Interesting. Just for fun I created a side-by-side with Kweb of one of their simple examples.

Here is kerax:

  var lines: seq[kstring] = @[]
  
  proc createDom(): VNode =
    result = buildHtml(tdiv):
      button:
        text "Say hello!"
        proc onclick(ev: Event; n: VNode) =
          lines.add "Hello simulated universe"
      for x in lines:
        tdiv:
          text x
  
  setRenderer createDom
Here is the equivalent in Kweb:

  fun main() {
    Kweb(port = 2734) {
        doc.body.new {
            button().text("Say hello!").on.click {
                println("Hello simulated universe")
            }
        }
    }
  }
This compiles and works.


The first seems to add new DOM nodes with text on every click. The second one doesn't. So they don't seem to be equivalent.


Hmm, it seems to be adding things to a list but where is it adding a new DOM node?


I would say in

     for x in lines:
        tdiv:
          text x
Whenever the DOM gets rerendered, it iterates over the the lines (or the "model" in general), and creates DOM elements from it. At least it looks very similar to React and Angular code, and they do exactly this.


Ah, you're right. Ok, I think I can do that fairly concisely in Kweb also, if I find a bit of time.


Kweb has very little to do with PHP3 and coldfusion, I suggest taking a closer look at it.


I used Wicket for a major project way back in 2007 and worked with the creator of Wicket for a while - so it's almost certain I got some inspiration there :) Wicket was probably the first time I saw a web framework and thought - "wow, this web stuff can be elegant".

Wicket suffered because it straddled the transition from pure HTML to HTML+AJAX. It could do HTML+AJAX, and their solution was elegant, but it was an afterthought and Wicket wasn't really designed around it.

Kweb was designed from the ground-up for this world and this affords it many advantages.


Glad to hear it. How Scala-friendly are the interfaces?


Hmm, I'm not sure, but my guess is "not very" as I didn't really design it with usage from other JVM languages in mind.

The reason is it depends on some stuff like coroutines - and since Scala deprecated their delimited continuations plugin way back when, I don't believe Scala has any equivalent feature.

May I ask why you ask?


I'm interested to use a framework with this kind of design, but I'm very much committed to Scala (and could never give up HKT at this point).


Ah, understood.
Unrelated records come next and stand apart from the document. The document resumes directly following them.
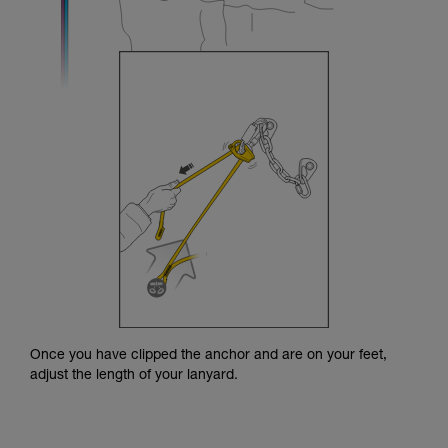
Once you have clipped the anchor and are on your feet,
adjust the length of your lanyard.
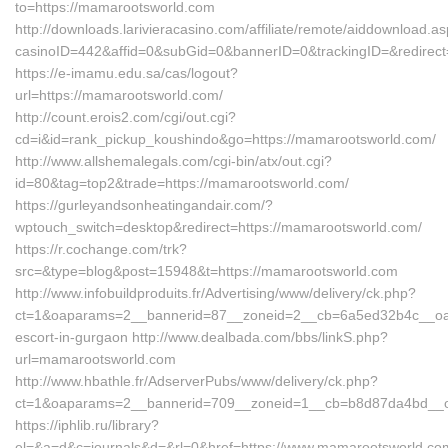
to=https://mamarootsworld.com
http://downloads.larivieracasino.com/affiliate/remote/aiddownload.a
casinoID=442&affid=0&subGid=0&bannerID=0&trackingID=&redirect
https://e-imamu.edu.sa/cas/logout?
url=https://mamarootsworld.com/
http://count.erois2.com/cgi/out.cgi?
cd=i&id=rank_pickup_koushindo&go=https://mamarootsworld.com/
http://www.allshemalegals.com/cgi-bin/atx/out.cgi?
id=80&tag=top2&trade=https://mamarootsworld.com/
https://gurleyandsonheatingandair.com/?
wptouch_switch=desktop&redirect=https://mamarootsworld.com/
https://r.cochange.com/trk?
src=&type=blog&post=15948&t=https://mamarootsworld.com
http://www.infobuildproduits.fr/Advertising/www/delivery/ck.php?
ct=1&oaparams=2__bannerid=87__zoneid=2__cb=6a5ed32b4c__oade
escort-in-gurgaon http://www.dealbada.com/bbs/linkS.php?
url=mamarootsworld.com
http://www.hbathle.fr/AdserverPubs/www/delivery/ck.php?
ct=1&oaparams=2__bannerid=709__zoneid=1__cb=b8d87da4bd__oa
https://iphlib.ru/library?
el=&a=d&c=journals&d=&rl=0&href=https://www.mamarootsworld.co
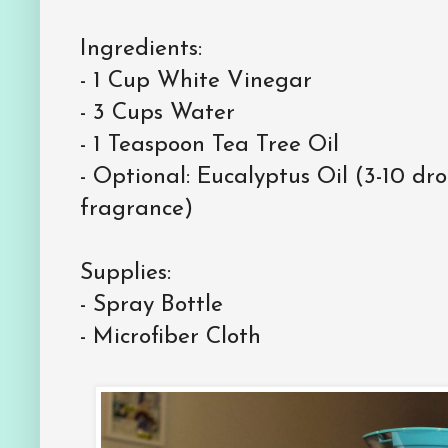
Ingredients:
-
1 Cup White Vinegar
-
3 Cups Water
-
1 Teaspoon Tea Tree Oil
-
Optional: Eucalyptus Oil (3-10 dr
fragrance)
Supplies:
-
Spray Bottle
-
Microfiber Cloth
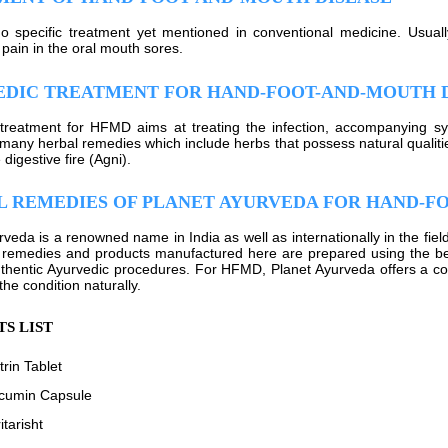
o specific treatment yet mentioned in conventional medicine. Usually
 pain in the oral mouth sores.
EDIC TREATMENT FOR HAND-FOOT-AND-MOUTH 
treatment for HFMD aims at treating the infection, accompanying s
many herbal remedies which include herbs that possess natural qualitie
 digestive fire (Agni).
 REMEDIES OF PLANET AYURVEDA FOR HAND-F
rveda is a renowned name in India as well as internationally in the fiel
 remedies and products manufactured here are prepared using the be
thentic Ayurvedic procedures. For HFMD, Planet Ayurveda offers a co
 the condition naturally.
S LIST
rin Tablet
cumin Capsule
tarisht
If you're locked in to Scala then unfortunately Kweb probably won't be a good fit :(


Kweb has a neat solution to this, I outline it in this Reddit comment: https://www.reddit.com/r/programming/comments/a4dtp2/kweb_a_...


That assuming your application's architecture should be split vertically into front-end and back-end, but what if a horizontal split makes more sense?
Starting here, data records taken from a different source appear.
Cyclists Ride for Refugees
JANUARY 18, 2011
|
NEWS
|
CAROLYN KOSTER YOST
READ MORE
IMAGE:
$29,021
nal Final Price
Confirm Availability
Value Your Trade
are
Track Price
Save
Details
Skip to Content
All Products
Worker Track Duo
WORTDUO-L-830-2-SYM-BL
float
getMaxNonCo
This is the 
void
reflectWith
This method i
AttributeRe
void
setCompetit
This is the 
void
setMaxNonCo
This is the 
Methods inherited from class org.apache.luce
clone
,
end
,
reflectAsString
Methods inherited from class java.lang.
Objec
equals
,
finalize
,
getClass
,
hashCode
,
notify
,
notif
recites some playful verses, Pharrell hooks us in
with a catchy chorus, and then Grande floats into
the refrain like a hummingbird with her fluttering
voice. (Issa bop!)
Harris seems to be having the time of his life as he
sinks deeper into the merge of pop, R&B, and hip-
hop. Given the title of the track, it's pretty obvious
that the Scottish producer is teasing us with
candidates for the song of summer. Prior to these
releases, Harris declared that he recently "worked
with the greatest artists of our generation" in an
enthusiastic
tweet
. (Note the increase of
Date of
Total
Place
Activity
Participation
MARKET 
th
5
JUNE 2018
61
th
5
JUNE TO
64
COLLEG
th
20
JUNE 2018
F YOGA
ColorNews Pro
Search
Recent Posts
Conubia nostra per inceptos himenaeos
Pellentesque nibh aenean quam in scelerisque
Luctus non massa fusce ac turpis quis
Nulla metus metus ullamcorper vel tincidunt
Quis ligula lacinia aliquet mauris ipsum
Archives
I'm kweb's creator, I hadn't heard the term "hexagonal architecture", I'll read up on it, thank you for the kind words.

You are correct that, since kwebsites are server-driven, there is no significant offline capability.

But then the requirements of many websites often rule that out anyway, my strong suspicion is that this won't be a dealbreaker for many people.



It's not so bad - it seems like there is a lot of magic but the library is a fairly thin layer on top of JavaScript/DOM.


Human interaction isn't so hard, you just need to view it as a problem to be solved, just like everything else.